A chegada é surpreendente. Um largo incaracterístico com casas de janelas fechadas, uma pequena viela e depois um senhor de alva jilaba nos sorri, dá as boas-vindas e nos convida a entrar. Verificada a reserva, convida-nos a subir ao piso superior para os aperitivos. Estes habitualmente são servidos no terraço mas, com a possível chegada de chuva, foram prudentemente servidos no primeiro piso. Belas salas, que comunicam com outras salas e recantos de encantar.

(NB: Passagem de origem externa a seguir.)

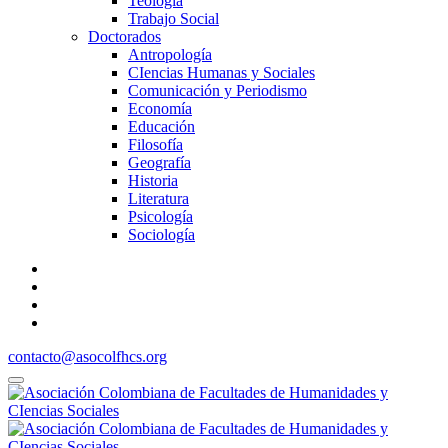
Teología
Trabajo Social
Doctorados
Antropología
CIencias Humanas y Sociales
Comunicación y Periodismo
Economía
Educación
Filosofía
Geografía
Historia
Literatura
Psicología
Sociología
contacto@asocolfhcs.org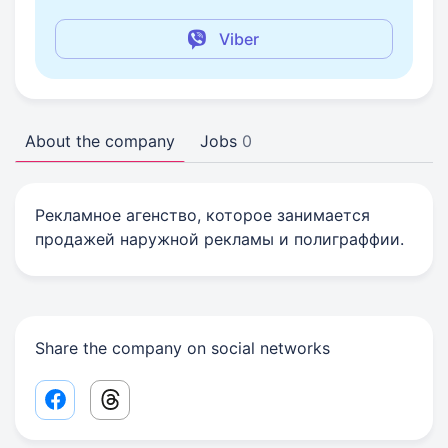
Viber
About the company
Jobs
0
Рекламное агенство, которое занимается
продажей наружной рекламы и полиграффии.
Share the company on social networks
Facebook share link
Threads share link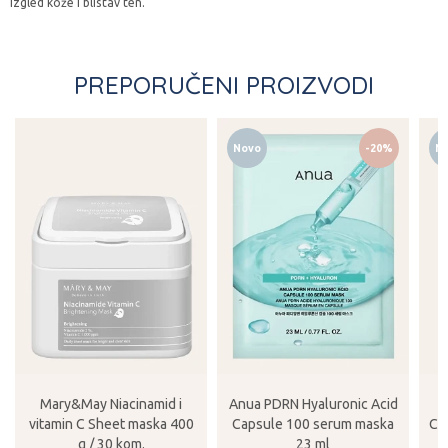
izgled kože i blistav ten.
PREPORUČENI PROIZVODI
Novo
-20%
N
Mary&May Niacinamid i
Anua PDRN Hyaluronic Acid
O
vitamin C Sheet maska 400
Capsule 100 serum maska
Ca
g / 30 kom.
23 ml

Os nossos aperitivos, com passas e amêndoas

 

Vamos então ao jantar. A mesa parece enorme para duas pessoas. Aqui, todas as mesas são grandes, com toalha de bom linho, pétalas de rosas espalhadas, talheres prateados e copos em cristal. Pouco depois de o chefe nos informar o que vão servir para jantar, e escolhido o vinho, este é decantado para uma garrafa de cristal.

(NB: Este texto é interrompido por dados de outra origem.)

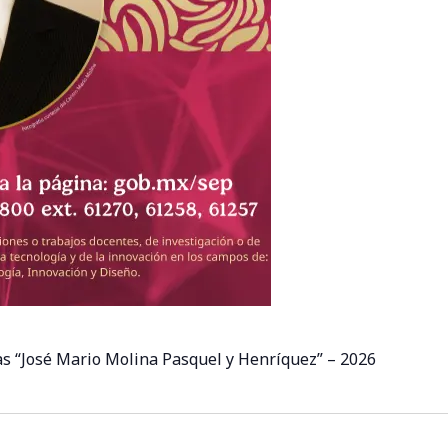
as “José Mario Molina Pasquel y Henríquez” – 2026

Chegam as entradas constituídas por dez variedades de saladas marroquinas e três briouates. As saladas são, por vezes, cremes de legumes ideais para barrar pão. Obrigatória a cenoura em duas texturas, a beringela, o pepino e a aboborinha. Briouates são uns pequenos pastéis feitos com ouarka, espécie de folha de massa brique, e recheadoscom carnes variadas. Depois são fritos em óleo borbulhante e devem ficar estaladiços de forma delicada com se quebram com os dentes. Também se fazem com doces e acompanham o chá.

 

 

As saladas marroquinas

 

 

 

Brouiates

 

 

De seguida chegou o “Frango com limão e azeitonas”. Trata-se de frango do campo pois a confeção é lenta e, se for de aviário coze rapidamente e desfaz-se. Vai estufar inteiro e sente-se a presença de gengibre e açafrão, para além do gosto do limão de conserva e naturalmente as azeitonas. Chega á mesa em grande aparato decorativo e depois o chefe corta e prepara o frango, com uma rapidez invulgar, e serve em duas porções.

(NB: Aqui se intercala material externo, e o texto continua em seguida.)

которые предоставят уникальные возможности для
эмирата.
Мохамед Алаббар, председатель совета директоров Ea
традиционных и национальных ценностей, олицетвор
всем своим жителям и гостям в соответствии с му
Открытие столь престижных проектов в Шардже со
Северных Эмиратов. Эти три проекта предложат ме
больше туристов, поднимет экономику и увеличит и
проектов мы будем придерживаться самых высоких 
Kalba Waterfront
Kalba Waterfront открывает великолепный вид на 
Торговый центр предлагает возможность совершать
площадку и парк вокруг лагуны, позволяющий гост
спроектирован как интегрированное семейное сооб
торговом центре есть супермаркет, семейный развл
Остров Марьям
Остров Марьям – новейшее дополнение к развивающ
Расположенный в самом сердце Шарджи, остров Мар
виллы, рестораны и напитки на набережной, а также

Frango com limões e azeitonas

 

 

 

Da mesma forma, em aparato decorativo, uma tampa cónica elevada e forrada a veludo verde e vermelho com galões dourados, chega um dos pratos mais emblemáticos de Marrocos que é o “Couscous com sete legumes”. Trata-se de um couscous de cordeiro, habitualmente espádua, e entram na confeção aboborinha, nabos, cenouras, cebolas, tomate, couve verde e aipo. É ainda tradição juntar um pouco de abóbora e grão-de-bico. Leva inda salsa, coentros, azeite, gengibre, açafrão, sal e pimenta.

Couscous com sete legumes

 

 

 

Para sobremesa uma “Pastilla de leite com amêndoas”. O termo “pastilla” por vezes também “bastilla” é uma confeção culinária que utiliza a massa brique quer para embrulhar com recheio, que para utilizar como se for uma folha, muito fina, de crepe. Neste caso, as folhas são fritas o suficiente para ficar estaladiças e, depois de montadas, regam-se com leite (antigamente fazia-se com leite de camelo), aromatizado com água de flor de laranjeira e baunilha, e aos qual se juntar amêndoas peladas e partidas. Muitas vezes polvilha-se com canela.

 

“Pastilla” de leite com amêndoas

 

 

 

Para acompanhar o chá ou café são colocadas na mesa quatro variedades de pastelaria irresistível.

 

Pastelaria

 

 

Escolhemos como vinho “Cuvée du Président – Cabernet Rouge”

Durante toda a refeição há muita música ao vivo de ambiente local por dois duos que, delicadamente tocam, não interrompendo a conversa à mesa. O melhor de Marraquexe, e aqui tão perto!

© Virgílio Nogueiro Gomes

Restaurante Dar Yacout

79, derb Sidi Ahmed Soussi

Bab Doukkala – Marrakesh

Só serve jantares. Encerra à 2ª feira. Reserva quase obrigatória.